Catherine Shinholser, a veteran local educator who is an Early Intervention Program teacher, wrote the following letter to be read aloud at this evening's Clarke County School District BOE meeting. In a Facebook post to her personal page Shinholser said that while the letter "by no means addresses all of my fears and concerns, especially for student safety and families facing an extremely challenging decision," it's a starting place.
The teacher stated in her post, "I literally feel that I am fighting for my life and that of my unborn child."
She said she decided to share the letter online since it was to be read publicly.
The letter reads as follows:
My name is Catherine Shinholser, and I am entering my 11th year teaching in Clarke County. I am an EIP teacher for grades 1-5. I love this county, I love my job, I love my colleagues, and, most of all, I love my students. I saw firsthand the dramatic disparities in the educational equity during emergency distance learning. I also know our students’ social-emotional and physical well-being has suffered during the Covid-19 health emergency. It is heartbreaking. I know that being back in the classroom is the best option for our students, and I want to be back in the classroom with them. I am also terrified.

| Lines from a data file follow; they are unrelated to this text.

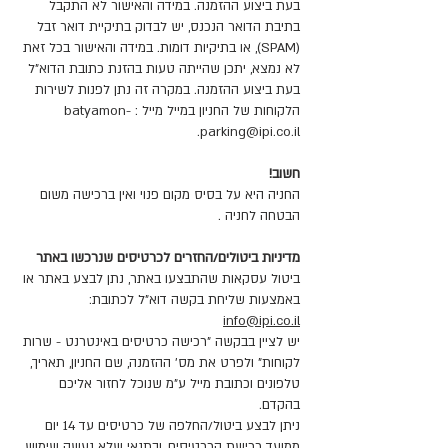
בעת ביצוע ההזמנה. במידה והאישור לא התקבל
בתיבת הדואר הנכנס, יש לבדוק בתיקיית דואר זבל
(SPAM), או בתיקיות דומות. במידה והאישור בכל זאת
לא נמצא, יתכן שהייתה טעות בהזנת כתובת הדוא"ל
בעת ביצוע ההזמנה. במקרה זה נתן לפנות לשירות
הלקוחות של החניון במייל מייל :
batyamon-
.
parking@ipi.co.il
חשוב!
החניה היא על בסיס מקום פנוי ואין ברכישה משום
הבטחה לחניה .
מדיניות ביטולים/החזרים לכרטיסים שנרכשו באתר
ביטול עסקאות שהתבצעו באתר, נתן לבצע באתר או
באמצעות שליחת בקשה דוא"ל לכתובת:
info@ipi.co.il
יש לציין בבקשה "רכישה כרטיסים באינטרנט - שרות
לקוחות" ולפרט את מס' ההזמנה, שם החניון, תאריך,
טלפונים וכתובת מייל ע"מ שנוכל לחזור אליכם
בהקדם.
ניתן לבצע ביטול/החלפה של כרטיסים עד 14 יום
ממועד רכישת הכרטיסים, ובתנאי שלא נעשה שימוש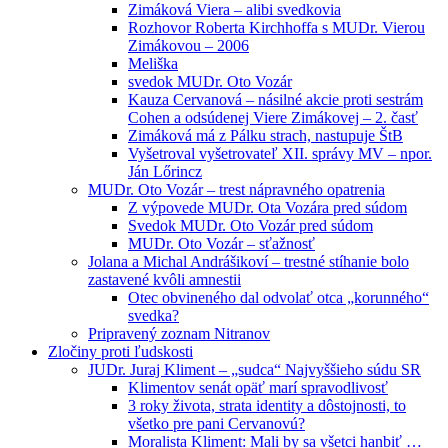
Zimáková Viera – alibi svedkovia
Rozhovor Roberta Kirchhoffa s MUDr. Vierou
Zimákovou – 2006
Meliška
svedok MUDr. Oto Vozár
Kauza Cervanová – násilné akcie proti sestrám
Cohen a odsúdenej Viere Zimákovej – 2. časť
Zimáková má z Pálku strach, nastupuje ŠtB
Vyšetroval vyšetrovateľ XII. správy MV – npor.
Ján Lőrincz
MUDr. Oto Vozár – trest nápravného opatrenia
Z výpovede MUDr. Ota Vozára pred súdom
Svedok MUDr. Oto Vozár pred súdom
MUDr. Oto Vozár – sťažnosť
Jolana a Michal Andrášikoví – trestné stíhanie bolo
zastavené kvôli amnestii
Otec obvineného dal odvolať otca „korunného“
svedka?
Pripravený zoznam Nitranov
Zločiny proti ľudskosti
JUDr. Juraj Kliment – „sudca“ Najvyššieho súdu SR
Klimentov senát opäť marí spravodlivosť
3 roky života, strata identity a dôstojnosti, to
všetko pre pani Cervanovú?
Moralista Kliment: Mali by sa všetci hanbiť …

The lack of communication and teacher input throughout the planning process is both shocking and unnerving. I was stunned, therefore, when I received the July 6 staff email. Not once in that communication did the district acknowledge the amount of work teachers committed to distance learning in the spring. Not once did the district acknowledge that they were putting teachers into an incredibly difficult situation. Not once did the district outline specific plans regarding the start of school. We were instead told to wait for the parent letter to learn more. The phrasing and use of quotations referring to teachers being “fearful” or “not feeling safe,” seemed to convey the message that my feelings were of no concern to the district. The apparent lack of empathy is extremely demoralizing.
I am six months pregnant. I am a type one diabetic. I have every reason to be fearful of returning to in-person instruction in the midst of a global pandemic. If my understanding is correct, I have two choices. First, I can return to school and risk contracting Covid-19, which threatens not only my life, but also my unborn child. Second, I can take up to ten weeks of unpaid FMLA time, which means the loss of half of my family’s income. I cannot apply additional sick days to cover more paid time because I need them to cover my six weeks of maternity leave. Simply put: I can risk either mine and my unborn child’s life, or I can pay my mortgage and support my family.

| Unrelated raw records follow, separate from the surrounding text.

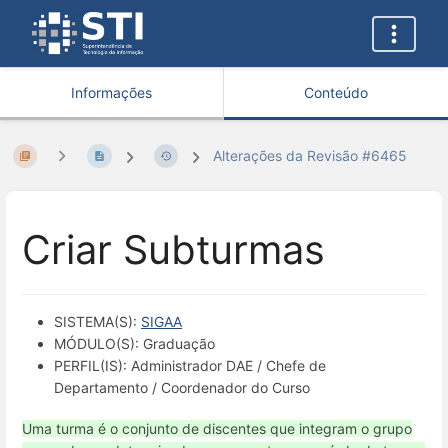
Informações
Conteúdo
Alterações da Revisão #6465
Criar Subturmas
SISTEMA(S):
SIGAA
MÓDULO(S): Graduação
PERFIL(IS): Administrador DAE / Chefe de
Departamento / Coordenador do Curso
Uma turma é o conjunto de discentes que integram o grupo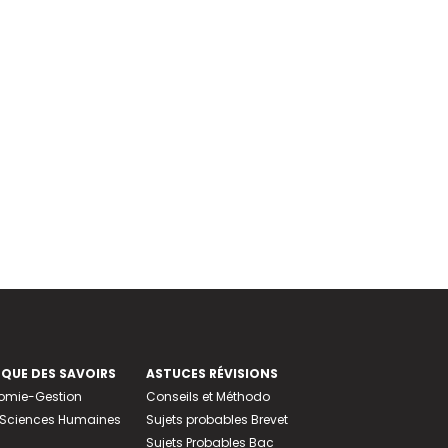
EQUE DES SAVOIRS
ASTUCES RÉVISIONS
nomie-Gestion
Conseils et Méthodo
e-Sciences Humaines
Sujets probables Brevet
Sujets Probables Bac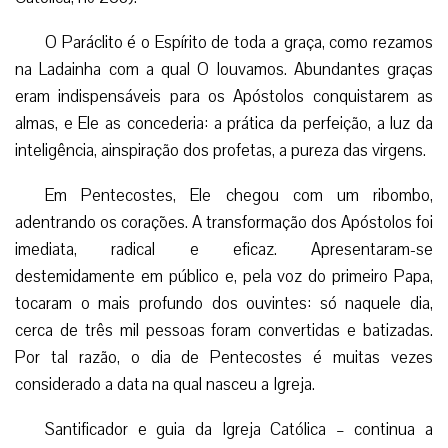
O Paráclito é o Espírito de toda a graça, como rezamos
na Ladainha com a qual O louvamos. Abundantes graças
eram indispensáveis para os Apóstolos conquistarem as
almas, e Ele as concederia: a prática da perfeição, a luz da
inteligência, ainspiração dos profetas, a pureza das virgens.
Em Pentecostes, Ele chegou com um ribombo,
adentrando os corações. A transformação dos Apóstolos foi
imediata, radical e eficaz. Apresentaram-se
destemidamente em público e, pela voz do primeiro Papa,
tocaram o mais profundo dos ouvintes: só naquele dia,
cerca de três mil pessoas foram convertidas e batizadas.
Por tal razão, o dia de Pentecostes é muitas vezes
considerado a data na qual nasceu a Igreja.
Santificador e guia da Igreja Católica – continua a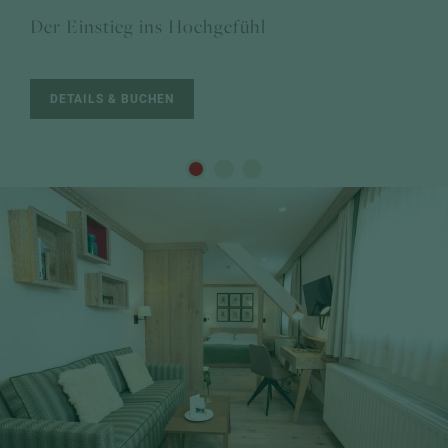
Der Einstieg ins Hochgefühl
DETAILS & BUCHEN
Komfort
Stammhaus-Zimmer
Komfort
Komfort "3 Seen"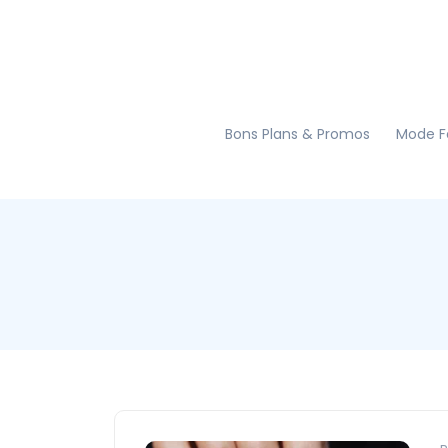
Bons Plans & Promos
Mode 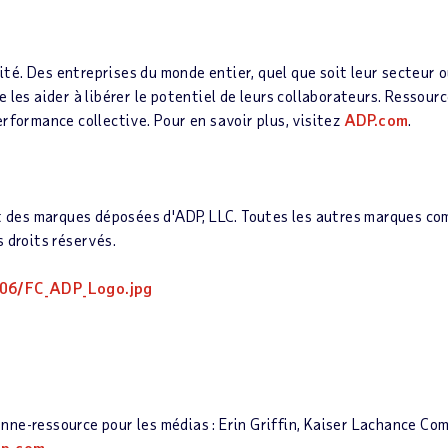
. Des entreprises du monde entier, quel que soit leur secteur ou l
 les aider à libérer le potentiel de leurs collaborateurs. Ressour
rformance collective. Pour en savoir plus, visitez
ADP.com
.
t des marques déposées d'ADP, LLC. Toutes les autres marques com
s droits réservés.
06/FC_ADP_Logo.jpg
nne-ressource pour les médias : Erin Griffin, Kaiser Lachance C
dp.com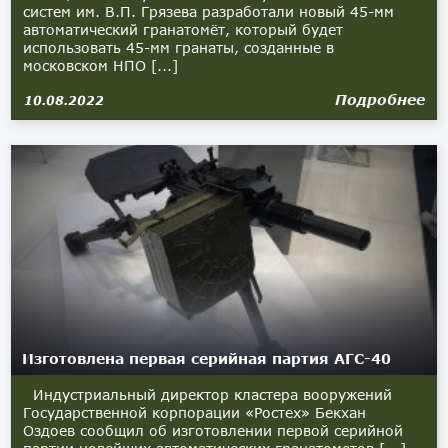
систем им. В.П. Грязева разработали новый 45-мм
автоматический гранатомёт, который будет
использовать 45-мм гранаты, созданные в
московском НПО [...]
Подробнее
10.08.2022
Изготовлена первая серийная партия АГС-40
Индустриальный директор кластера вооружений
Государственной корпорации «Ростех» Бекхан
Оздоев сообщил об изготовлении первой серийной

Earlier in the summer, the district asked my colleagues and I to complete a survey indicating our teaching preferences. I selected teaching digitally since I am at increased risk for severe illness. I had assumed that this would be an option for me and other high-risk teachers. On July 7, however, my principal explained that Clarke County teachers would not have the option of providing digital learning in the fall to students selecting that avenue. Instead, we were told that the district would be handling the online learning. Indeed, many Clarke County families rejoiced that a digital learning option is available. They were not, however, informed that a classroom teacher would not be guiding that instruction. I maintain that many families would feel quite differently if this distinction were explained clearly. Again, if this information is incorrect, I welcome correction and further explanation from CCSD administration and/or the BOE.

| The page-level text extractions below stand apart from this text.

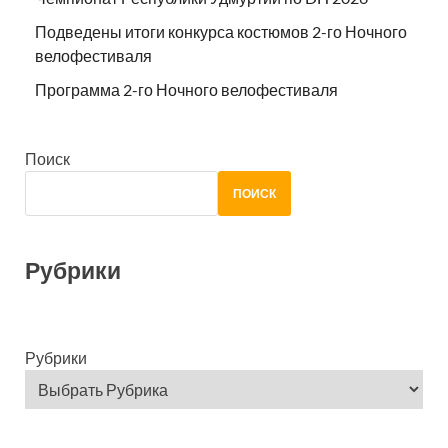
Подведены итоги конкурса костюмов 2-го Ночного
велофестиваля
Программа 2-го Ночного велофестиваля
Поиск
ПОИСК
Рубрики
Рубрики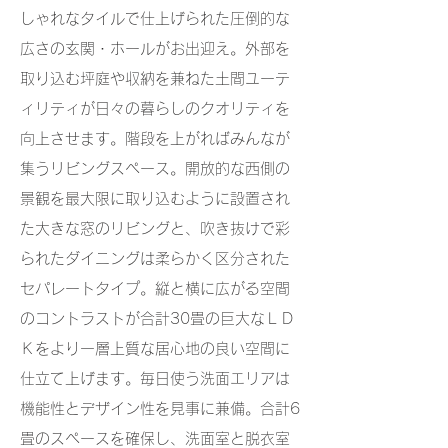
しゃれなタイルで仕上げられた圧倒的な
広さの玄関・ホールがお出迎え。外部を
取り込む坪庭や収納を兼ねた土間ユーテ
ィリティが日々の暮らしのクオリティを
向上させます。階段を上がればみんなが
集うリビングスペース。開放的な西側の
景観を最大限に取り込むように設置され
た大きな窓のリビングと、吹き抜けで彩
られたダイニングは柔らかく区分された
セパレートタイプ。縦と横に広がる空間
のコントラストが合計30畳の巨大なＬＤ
Ｋをより一層上質な居心地の良い空間に
仕立て上げます。毎日使う洗面エリアは
機能性とデザイン性を見事に兼備。合計6
畳のスペースを確保し、洗面室と脱衣室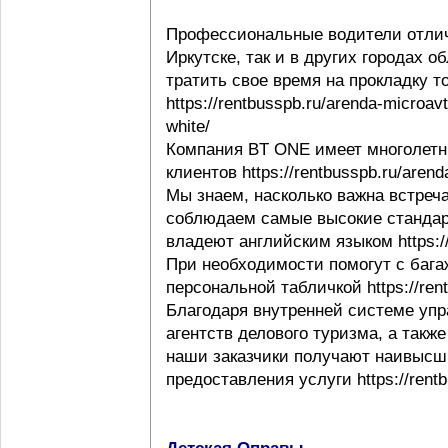
Профессиональные водители отлич
Иркутске, так и в других городах 
тратить свое время на прокладку т
https://rentbusspb.ru/arenda-microav
white/
Компания BT ONE имеет многолетн
клиентов https://rentbusspb.ru/aren
Мы знаем, насколько важна встреча
соблюдаем самые высокие стандар
владеют английским языком https://r
При необходимости помогут с багаж
персональной табличкой https://rentb
Благодаря внутренней системе упр
агентств делового туризма, а такж
наши заказчики получают наивысши
предоставления услуги https://rentb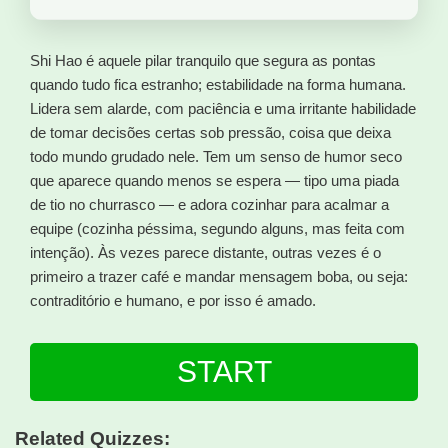
Shi Hao é aquele pilar tranquilo que segura as pontas
quando tudo fica estranho; estabilidade na forma humana.
Lidera sem alarde, com paciência e uma irritante habilidade
de tomar decisões certas sob pressão, coisa que deixa
todo mundo grudado nele. Tem um senso de humor seco
que aparece quando menos se espera — tipo uma piada
de tio no churrasco — e adora cozinhar para acalmar a
equipe (cozinha péssima, segundo alguns, mas feita com
intenção). Às vezes parece distante, outras vezes é o
primeiro a trazer café e mandar mensagem boba, ou seja:
contraditório e humano, e por isso é amado.
START
Related Quizzes: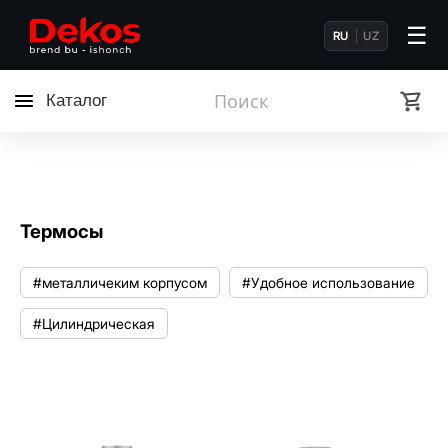
☰
RU
UZ
Каталог
Термосы
#металличеким корпусом
#Удобное использование
#Цилиндрическая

In conclusion, the district has made it very clear this week that I, as a teacher, am completely dispensable. My years of commitment and service to our students and their families do not matter to the district. I truly do not know what my next steps are, but I know for a fact that I need to explain exactly how I feel at this moment. Although I cannot speak for others, I know many other high-risk teachers must also be experiencing similar emotions. I understand that this is a difficult situation for all involved, but I had hoped it would be handled with the utmost empathy and consideration for our most vulnerable. Please reconsider the options for Clarke County’s high- risk teachers.